The soft call would have been inaudible to someone ten yards away.
The inside was dark. I climbed up the rear step, then moved forwards on my knees onto a pile of carpets or felt matting. The door clicked to behind me. The painted-over windows allowed enough light inside for me to see the shadow of the woman, crouching in front of me. Before I could move she leaned forward, put her arms around me, and laid her head on my chest.
“Leo. Oh, Leo, thank God. I’ve wondered and I’ve prayed.” Even though the voice was muffled against my coat, her accent was unmistakably American. “Thank God. I thought you were in cover, but there was no way of knowing while you were still inside that hospital.”
I pulled myself away, tingling with the smell of a strangely familiar perfume.
“I’m not Leo,” I said, after a second or two.
She stiffened. “Leo, Leo…”
“I’m not Leo. Leo is — was—” I found myself struggling to say it, almost as though I was forcing myself to acknowledge something for the first time. “Leo was killed in an accident.”

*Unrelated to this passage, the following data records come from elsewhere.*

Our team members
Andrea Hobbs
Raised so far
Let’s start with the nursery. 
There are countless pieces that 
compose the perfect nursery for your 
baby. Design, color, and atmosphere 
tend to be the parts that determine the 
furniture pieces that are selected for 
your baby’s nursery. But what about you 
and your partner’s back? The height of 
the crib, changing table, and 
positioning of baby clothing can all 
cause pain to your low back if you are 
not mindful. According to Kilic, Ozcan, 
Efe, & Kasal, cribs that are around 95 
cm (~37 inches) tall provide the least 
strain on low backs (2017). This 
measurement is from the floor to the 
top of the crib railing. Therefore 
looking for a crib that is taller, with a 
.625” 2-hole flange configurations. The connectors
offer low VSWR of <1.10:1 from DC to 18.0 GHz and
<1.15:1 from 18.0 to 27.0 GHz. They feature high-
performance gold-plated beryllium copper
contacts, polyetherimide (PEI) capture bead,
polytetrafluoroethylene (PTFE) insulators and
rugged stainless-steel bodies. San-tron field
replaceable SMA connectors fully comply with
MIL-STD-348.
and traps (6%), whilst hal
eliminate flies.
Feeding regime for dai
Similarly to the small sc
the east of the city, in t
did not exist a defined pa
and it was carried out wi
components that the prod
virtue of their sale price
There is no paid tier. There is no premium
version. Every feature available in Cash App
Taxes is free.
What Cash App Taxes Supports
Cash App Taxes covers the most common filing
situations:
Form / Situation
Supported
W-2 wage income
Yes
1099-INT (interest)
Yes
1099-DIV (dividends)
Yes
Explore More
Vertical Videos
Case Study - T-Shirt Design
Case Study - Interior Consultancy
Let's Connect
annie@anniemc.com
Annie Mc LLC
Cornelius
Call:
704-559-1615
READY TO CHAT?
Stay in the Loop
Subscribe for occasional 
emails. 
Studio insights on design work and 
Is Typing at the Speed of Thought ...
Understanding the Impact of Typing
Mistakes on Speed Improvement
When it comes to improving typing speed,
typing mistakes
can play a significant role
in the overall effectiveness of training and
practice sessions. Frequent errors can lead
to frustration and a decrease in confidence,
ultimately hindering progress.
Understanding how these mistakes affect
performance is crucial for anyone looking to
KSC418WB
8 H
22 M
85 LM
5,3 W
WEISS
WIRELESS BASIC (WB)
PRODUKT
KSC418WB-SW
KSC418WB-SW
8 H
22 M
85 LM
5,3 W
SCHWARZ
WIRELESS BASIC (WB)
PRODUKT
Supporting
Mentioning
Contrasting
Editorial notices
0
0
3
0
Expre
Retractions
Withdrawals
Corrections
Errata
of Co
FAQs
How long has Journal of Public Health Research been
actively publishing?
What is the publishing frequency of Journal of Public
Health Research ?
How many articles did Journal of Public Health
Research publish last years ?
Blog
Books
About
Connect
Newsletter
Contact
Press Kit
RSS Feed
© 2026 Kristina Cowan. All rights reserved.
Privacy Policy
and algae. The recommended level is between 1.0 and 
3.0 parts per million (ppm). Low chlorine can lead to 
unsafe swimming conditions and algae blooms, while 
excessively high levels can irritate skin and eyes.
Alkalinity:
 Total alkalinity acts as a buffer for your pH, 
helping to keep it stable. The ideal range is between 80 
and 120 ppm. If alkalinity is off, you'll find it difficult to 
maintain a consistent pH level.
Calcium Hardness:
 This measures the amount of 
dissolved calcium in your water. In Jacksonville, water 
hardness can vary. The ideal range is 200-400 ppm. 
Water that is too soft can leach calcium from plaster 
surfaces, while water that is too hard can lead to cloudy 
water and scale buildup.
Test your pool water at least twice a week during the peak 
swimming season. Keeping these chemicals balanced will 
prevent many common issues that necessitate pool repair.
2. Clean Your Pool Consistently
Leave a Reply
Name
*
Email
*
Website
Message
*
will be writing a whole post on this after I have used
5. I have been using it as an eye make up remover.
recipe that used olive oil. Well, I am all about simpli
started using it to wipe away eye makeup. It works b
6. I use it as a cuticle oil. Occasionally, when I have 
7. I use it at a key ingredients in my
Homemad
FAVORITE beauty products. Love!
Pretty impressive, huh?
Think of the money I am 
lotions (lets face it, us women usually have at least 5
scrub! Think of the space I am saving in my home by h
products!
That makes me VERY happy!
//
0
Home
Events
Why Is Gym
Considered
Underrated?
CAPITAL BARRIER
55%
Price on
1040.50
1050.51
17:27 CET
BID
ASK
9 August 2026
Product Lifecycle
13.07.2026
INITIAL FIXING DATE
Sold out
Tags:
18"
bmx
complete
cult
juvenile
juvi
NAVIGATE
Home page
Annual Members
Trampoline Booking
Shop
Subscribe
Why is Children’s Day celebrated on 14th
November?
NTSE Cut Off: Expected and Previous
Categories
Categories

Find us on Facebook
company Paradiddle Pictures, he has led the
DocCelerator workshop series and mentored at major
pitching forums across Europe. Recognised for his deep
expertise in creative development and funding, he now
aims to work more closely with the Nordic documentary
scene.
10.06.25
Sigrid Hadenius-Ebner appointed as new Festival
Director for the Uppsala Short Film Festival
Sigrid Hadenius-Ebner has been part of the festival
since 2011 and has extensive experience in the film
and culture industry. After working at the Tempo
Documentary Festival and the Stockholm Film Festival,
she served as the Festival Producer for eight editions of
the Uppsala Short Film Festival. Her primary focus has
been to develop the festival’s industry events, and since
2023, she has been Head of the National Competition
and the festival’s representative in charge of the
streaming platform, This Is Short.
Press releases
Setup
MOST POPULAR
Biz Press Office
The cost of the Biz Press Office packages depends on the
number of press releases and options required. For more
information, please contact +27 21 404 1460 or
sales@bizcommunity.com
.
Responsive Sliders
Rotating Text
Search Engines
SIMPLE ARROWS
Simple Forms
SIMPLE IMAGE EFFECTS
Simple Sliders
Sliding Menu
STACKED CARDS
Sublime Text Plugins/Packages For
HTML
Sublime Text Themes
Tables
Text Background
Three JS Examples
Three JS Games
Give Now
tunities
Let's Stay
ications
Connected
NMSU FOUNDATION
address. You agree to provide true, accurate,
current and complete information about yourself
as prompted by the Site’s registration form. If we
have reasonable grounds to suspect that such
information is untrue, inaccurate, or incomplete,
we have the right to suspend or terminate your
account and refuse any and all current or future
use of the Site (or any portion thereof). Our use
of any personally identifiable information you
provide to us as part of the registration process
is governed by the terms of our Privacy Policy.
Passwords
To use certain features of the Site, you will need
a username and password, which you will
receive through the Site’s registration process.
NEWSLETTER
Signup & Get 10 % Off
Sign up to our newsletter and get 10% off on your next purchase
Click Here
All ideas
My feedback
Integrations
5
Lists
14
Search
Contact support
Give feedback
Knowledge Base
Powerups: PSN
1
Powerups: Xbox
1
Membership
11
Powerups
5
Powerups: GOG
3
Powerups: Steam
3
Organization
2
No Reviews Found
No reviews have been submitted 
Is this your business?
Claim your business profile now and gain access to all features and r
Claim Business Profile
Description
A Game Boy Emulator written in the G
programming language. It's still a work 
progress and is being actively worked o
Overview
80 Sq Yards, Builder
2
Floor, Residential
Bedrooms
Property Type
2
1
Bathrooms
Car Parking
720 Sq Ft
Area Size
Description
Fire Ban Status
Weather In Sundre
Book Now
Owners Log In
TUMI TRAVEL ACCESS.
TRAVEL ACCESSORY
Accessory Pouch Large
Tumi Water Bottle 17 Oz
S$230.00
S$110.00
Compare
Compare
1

My pulse was thumping again, up around a hundred and forty. Sir Westcott would give me hell if he found out — and it wasn’t my fault. Even as I had that thought, another more peevish one crept in. It was typical that Leo, with a girl in every port, should be calling forth tears of joy and sorrow, whereas no one worried at all about what happened to me. The woman in front of me had made a snorting, incredulous sound when I said Leo was dead.
“But you can’t be—” she began. Then she leaned away to the front of the van’s compartment, and picked up a thing like a flashlight from the pile of rugs.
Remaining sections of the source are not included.